Return only the stretch of the material below that begins with the line containing "являются изменение цвета клоаки с алого на" and ends with the line containing "イフをパウダーで乾かしてください。", exactly; both of those lines belong to it.

__________________________________________________

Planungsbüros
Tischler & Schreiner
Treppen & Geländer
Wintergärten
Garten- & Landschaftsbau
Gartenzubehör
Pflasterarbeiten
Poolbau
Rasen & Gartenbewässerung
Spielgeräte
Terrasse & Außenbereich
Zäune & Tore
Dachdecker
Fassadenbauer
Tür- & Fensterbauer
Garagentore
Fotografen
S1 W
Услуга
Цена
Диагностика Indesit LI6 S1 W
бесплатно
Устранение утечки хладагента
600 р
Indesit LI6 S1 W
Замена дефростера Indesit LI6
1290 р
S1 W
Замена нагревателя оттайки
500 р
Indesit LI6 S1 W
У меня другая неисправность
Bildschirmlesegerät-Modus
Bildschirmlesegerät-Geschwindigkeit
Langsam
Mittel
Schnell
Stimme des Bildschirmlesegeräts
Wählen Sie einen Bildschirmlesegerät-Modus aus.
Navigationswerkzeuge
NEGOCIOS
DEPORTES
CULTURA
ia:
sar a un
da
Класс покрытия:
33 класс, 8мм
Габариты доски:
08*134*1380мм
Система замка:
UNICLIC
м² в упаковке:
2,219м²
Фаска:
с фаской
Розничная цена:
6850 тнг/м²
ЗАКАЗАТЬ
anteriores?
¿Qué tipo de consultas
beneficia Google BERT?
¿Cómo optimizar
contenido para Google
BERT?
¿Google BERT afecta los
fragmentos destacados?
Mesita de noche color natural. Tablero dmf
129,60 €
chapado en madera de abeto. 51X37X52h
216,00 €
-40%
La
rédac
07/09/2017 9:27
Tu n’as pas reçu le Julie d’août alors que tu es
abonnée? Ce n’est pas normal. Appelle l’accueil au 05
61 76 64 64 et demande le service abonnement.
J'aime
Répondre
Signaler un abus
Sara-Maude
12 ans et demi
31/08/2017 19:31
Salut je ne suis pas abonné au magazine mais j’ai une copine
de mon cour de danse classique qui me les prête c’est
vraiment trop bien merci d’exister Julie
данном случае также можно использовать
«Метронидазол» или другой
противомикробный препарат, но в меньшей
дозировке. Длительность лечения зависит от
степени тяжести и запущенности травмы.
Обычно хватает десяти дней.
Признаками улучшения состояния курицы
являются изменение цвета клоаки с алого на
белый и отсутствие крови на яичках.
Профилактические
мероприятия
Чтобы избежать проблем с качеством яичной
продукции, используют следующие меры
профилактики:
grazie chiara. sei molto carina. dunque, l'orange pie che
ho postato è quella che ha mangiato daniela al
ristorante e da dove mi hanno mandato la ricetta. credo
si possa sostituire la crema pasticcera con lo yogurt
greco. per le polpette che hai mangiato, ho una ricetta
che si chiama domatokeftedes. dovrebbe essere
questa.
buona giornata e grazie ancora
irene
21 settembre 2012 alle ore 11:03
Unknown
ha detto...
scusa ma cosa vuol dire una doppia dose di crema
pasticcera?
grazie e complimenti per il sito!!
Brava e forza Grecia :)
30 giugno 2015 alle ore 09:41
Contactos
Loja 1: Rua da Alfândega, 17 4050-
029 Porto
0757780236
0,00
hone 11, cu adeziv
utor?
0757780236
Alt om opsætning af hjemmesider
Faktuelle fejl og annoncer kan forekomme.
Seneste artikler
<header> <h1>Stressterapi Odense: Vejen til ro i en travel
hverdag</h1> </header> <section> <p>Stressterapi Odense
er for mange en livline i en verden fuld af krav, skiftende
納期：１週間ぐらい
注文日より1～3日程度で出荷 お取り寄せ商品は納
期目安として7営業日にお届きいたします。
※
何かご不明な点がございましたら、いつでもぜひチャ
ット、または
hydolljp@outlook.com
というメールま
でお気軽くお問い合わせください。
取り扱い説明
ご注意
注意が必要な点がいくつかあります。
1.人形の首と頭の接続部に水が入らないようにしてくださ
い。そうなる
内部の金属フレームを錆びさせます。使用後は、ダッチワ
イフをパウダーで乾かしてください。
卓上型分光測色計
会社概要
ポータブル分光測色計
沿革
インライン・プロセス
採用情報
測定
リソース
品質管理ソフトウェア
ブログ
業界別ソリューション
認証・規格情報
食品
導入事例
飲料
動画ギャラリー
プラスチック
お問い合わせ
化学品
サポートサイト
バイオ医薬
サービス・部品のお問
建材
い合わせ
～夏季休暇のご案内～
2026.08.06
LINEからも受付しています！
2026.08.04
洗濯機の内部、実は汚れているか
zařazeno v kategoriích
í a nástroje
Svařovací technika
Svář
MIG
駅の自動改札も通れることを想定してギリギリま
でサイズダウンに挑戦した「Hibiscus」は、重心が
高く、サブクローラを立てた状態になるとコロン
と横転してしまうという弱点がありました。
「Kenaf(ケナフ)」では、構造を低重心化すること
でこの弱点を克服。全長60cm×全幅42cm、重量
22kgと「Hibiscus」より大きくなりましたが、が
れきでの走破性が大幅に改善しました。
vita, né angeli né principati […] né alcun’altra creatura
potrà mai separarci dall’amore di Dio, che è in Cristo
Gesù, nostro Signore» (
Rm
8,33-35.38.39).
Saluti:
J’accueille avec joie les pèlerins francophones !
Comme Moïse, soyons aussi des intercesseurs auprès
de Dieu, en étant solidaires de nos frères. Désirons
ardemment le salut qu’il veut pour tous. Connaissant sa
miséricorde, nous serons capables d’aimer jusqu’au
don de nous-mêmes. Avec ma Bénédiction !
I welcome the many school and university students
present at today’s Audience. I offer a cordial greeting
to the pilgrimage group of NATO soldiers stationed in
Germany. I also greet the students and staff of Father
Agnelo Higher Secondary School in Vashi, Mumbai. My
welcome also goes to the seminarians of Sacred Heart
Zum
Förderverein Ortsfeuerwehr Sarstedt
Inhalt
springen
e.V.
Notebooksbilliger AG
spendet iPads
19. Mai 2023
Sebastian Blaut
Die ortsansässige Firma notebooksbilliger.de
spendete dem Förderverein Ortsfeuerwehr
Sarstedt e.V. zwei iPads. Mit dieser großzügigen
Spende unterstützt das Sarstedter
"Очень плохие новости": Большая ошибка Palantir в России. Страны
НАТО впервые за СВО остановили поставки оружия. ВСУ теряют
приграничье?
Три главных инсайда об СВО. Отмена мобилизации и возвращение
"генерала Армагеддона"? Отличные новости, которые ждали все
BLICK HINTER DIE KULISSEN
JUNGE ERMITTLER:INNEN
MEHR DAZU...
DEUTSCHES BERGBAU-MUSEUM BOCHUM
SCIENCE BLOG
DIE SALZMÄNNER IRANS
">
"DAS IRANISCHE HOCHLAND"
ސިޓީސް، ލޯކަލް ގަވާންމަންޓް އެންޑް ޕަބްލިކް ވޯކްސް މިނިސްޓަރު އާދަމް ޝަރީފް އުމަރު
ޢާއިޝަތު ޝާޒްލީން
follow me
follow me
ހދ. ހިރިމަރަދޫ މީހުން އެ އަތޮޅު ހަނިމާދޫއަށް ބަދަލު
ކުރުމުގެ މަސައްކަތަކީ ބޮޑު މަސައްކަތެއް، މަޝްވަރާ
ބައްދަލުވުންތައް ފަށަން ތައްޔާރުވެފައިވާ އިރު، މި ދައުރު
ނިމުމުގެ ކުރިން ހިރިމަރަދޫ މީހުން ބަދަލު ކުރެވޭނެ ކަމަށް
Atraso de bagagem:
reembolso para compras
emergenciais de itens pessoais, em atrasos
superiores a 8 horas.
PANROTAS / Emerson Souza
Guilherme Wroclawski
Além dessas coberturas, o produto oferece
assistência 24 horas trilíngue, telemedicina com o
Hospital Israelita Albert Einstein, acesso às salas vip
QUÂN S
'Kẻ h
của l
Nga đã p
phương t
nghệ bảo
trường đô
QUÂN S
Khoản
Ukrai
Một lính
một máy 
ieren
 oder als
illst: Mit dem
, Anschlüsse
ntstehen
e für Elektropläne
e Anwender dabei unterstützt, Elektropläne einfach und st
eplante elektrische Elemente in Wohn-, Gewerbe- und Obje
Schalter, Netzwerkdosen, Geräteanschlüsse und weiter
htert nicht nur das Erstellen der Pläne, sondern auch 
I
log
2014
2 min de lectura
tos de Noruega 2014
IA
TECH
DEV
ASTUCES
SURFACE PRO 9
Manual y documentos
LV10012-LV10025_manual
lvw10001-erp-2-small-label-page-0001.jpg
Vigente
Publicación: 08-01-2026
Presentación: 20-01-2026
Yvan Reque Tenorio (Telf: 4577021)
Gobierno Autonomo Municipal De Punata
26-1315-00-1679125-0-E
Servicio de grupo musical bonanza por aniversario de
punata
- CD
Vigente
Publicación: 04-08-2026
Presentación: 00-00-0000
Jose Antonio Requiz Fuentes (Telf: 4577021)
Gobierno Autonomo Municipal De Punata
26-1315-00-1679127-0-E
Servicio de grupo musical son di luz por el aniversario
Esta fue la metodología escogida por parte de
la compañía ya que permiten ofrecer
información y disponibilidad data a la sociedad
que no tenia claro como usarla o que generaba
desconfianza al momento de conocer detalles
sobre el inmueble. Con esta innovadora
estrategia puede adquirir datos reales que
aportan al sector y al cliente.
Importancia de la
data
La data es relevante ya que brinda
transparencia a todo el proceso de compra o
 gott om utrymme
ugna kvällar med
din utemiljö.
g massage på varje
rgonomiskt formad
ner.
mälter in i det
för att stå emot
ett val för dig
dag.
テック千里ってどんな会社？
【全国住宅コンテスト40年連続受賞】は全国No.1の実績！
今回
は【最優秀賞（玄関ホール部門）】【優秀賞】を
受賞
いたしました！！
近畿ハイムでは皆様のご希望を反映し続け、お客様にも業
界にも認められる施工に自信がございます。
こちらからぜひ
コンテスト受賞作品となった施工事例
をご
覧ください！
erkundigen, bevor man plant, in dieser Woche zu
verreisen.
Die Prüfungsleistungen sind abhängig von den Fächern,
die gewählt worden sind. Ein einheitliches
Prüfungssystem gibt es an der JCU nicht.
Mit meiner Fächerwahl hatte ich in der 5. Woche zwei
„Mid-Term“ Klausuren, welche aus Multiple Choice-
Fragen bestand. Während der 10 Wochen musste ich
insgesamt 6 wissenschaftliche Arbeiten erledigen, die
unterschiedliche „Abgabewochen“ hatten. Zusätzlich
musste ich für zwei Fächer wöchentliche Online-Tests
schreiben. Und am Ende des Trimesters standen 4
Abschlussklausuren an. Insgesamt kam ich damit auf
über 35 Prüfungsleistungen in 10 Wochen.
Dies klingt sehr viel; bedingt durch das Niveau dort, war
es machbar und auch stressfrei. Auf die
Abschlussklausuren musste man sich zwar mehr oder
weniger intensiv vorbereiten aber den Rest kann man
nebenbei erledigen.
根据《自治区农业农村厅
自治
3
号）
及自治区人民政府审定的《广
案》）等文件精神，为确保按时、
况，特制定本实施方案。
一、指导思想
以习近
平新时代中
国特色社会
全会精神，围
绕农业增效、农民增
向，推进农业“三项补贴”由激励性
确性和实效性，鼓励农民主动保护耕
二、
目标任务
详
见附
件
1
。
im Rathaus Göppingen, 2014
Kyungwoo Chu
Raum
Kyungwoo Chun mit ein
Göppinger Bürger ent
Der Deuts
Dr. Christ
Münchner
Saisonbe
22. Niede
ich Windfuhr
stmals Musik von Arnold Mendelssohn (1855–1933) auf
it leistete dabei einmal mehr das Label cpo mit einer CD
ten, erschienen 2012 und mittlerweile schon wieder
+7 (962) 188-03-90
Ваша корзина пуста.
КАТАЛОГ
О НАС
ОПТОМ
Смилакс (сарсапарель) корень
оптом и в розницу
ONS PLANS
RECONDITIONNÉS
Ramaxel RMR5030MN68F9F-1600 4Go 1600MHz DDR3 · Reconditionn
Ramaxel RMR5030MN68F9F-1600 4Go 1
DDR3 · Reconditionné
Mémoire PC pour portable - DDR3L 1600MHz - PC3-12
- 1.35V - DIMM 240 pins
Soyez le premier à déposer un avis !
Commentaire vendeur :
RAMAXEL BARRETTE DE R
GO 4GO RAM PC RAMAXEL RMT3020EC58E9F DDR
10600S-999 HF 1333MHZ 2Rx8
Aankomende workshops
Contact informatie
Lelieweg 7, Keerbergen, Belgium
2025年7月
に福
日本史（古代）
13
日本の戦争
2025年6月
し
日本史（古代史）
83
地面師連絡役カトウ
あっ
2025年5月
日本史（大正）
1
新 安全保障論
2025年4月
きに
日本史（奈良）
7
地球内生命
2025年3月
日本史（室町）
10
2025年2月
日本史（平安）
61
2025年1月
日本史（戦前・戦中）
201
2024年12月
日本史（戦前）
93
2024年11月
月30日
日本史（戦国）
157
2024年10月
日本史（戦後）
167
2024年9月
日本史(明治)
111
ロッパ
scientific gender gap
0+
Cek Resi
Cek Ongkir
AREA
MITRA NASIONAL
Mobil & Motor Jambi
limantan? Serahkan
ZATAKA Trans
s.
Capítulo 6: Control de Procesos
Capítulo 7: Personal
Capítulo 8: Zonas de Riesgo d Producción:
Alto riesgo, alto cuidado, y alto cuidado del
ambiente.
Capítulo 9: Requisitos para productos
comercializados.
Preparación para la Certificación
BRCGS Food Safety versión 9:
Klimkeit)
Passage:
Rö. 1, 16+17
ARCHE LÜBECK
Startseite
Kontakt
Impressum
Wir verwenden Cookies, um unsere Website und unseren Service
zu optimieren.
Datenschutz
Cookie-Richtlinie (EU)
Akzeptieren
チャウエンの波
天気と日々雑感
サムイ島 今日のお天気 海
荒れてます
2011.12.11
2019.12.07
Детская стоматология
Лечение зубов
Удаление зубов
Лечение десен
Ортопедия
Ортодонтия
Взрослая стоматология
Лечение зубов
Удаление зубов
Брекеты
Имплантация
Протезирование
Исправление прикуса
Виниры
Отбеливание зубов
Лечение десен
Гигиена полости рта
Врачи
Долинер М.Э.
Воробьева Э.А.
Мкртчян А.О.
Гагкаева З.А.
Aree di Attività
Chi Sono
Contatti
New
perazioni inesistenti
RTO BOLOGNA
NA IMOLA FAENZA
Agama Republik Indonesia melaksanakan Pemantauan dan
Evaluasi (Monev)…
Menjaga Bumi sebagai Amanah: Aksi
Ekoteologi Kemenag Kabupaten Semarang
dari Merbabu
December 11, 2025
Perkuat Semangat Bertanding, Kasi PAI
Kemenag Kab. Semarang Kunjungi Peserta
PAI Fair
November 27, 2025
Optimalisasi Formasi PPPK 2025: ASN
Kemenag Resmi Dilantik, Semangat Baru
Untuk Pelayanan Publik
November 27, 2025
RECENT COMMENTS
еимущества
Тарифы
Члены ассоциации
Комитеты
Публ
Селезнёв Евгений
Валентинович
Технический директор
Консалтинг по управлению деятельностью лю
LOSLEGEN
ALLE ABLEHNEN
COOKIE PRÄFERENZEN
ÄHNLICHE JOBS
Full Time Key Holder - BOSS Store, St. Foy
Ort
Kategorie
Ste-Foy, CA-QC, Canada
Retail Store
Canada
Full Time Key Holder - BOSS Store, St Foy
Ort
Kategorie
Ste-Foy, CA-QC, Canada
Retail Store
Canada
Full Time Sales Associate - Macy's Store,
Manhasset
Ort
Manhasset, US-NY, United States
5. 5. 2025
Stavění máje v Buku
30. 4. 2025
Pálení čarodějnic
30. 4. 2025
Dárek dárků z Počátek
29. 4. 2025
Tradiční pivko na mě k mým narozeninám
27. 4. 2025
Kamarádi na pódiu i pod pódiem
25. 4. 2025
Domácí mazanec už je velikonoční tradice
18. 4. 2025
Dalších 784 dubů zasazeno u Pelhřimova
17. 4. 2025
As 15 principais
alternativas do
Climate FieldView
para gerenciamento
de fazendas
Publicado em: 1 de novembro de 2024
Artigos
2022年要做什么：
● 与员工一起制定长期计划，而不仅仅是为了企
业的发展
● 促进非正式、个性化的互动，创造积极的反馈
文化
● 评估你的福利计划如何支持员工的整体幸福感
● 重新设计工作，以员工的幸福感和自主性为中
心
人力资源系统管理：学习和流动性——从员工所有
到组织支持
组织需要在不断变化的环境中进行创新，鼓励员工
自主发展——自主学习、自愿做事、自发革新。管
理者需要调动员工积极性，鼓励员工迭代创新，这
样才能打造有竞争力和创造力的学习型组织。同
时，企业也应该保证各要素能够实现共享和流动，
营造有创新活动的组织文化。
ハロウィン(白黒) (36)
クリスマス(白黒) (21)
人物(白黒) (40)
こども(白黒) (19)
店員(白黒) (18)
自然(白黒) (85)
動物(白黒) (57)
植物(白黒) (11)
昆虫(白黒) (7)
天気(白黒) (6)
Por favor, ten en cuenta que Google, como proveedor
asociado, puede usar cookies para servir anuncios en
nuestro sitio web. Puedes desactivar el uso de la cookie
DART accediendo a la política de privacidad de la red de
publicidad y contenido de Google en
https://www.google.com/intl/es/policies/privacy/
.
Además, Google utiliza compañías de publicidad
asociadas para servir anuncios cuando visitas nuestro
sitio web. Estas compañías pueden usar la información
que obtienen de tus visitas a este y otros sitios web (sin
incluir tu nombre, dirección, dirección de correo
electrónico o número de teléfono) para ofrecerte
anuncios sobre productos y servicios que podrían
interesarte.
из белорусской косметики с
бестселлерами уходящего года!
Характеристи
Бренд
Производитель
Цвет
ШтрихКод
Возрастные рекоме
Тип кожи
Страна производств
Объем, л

__________________________________________________

§ **Task response**:
являются изменение цвета клоаки с алого на
белый и отсутствие крови на яичках.
Профилактические
мероприятия
Чтобы избежать проблем с качеством яичной
продукции, используют следующие меры
профилактики:
grazie chiara. sei molto carina. dunque, l'orange pie che
ho postato è quella che ha mangiato daniela al
ristorante e da dove mi hanno mandato la ricetta. credo
si possa sostituire la crema pasticcera con lo yogurt
greco. per le polpette che hai mangiato, ho una ricetta
che si chiama domatokeftedes. dovrebbe essere
questa.
buona giornata e grazie ancora
irene
21 settembre 2012 alle ore 11:03
Unknown
ha detto...
scusa ma cosa vuol dire una doppia dose di crema
pasticcera?
grazie e complimenti per il sito!!
Brava e forza Grecia :)
30 giugno 2015 alle ore 09:41
Contactos
Loja 1: Rua da Alfândega, 17 4050-
029 Porto
0757780236
0,00
hone 11, cu adeziv
utor?
0757780236
Alt om opsætning af hjemmesider
Faktuelle fejl og annoncer kan forekomme.
Seneste artikler
<header> <h1>Stressterapi Odense: Vejen til ro i en travel
hverdag</h1> </header> <section> <p>Stressterapi Odense
er for mange en livline i en verden fuld af krav, skiftende
納期：１週間ぐらい
注文日より1～3日程度で出荷 お取り寄せ商品は納
期目安として7営業日にお届きいたします。
※
何かご不明な点がございましたら、いつでもぜひチャ
ット、または
hydolljp@outlook.com
というメールま
でお気軽くお問い合わせください。
取り扱い説明
ご注意
注意が必要な点がいくつかあります。
1.人形の首と頭の接続部に水が入らないようにしてくださ
い。そうなる
内部の金属フレームを錆びさせます。使用後は、ダッチワ
イフをパウダーで乾かしてください。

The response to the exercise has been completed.